WHAT TO PRODUCE. Transcribe every entry word for word. Skip the pictures.

DATA FOR PROCESSING.
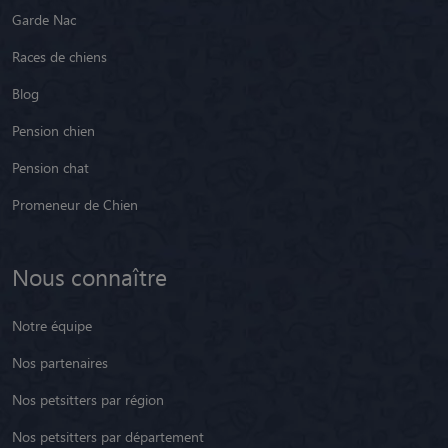
Garde Nac
Races de chiens
Blog
Pension chien
Pension chat
Promeneur de Chien
Nous connaître
Notre équipe
Nos partenaires
Nos petsitters par région
Nos petsitters par département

ANSWER SECTION.
Garde Nac
Races de chiens
Blog
Pension chien
Pension chat
Promeneur de Chien
Nous connaître
Notre équipe
Nos partenaires
Nos petsitters par région
Nos petsitters par département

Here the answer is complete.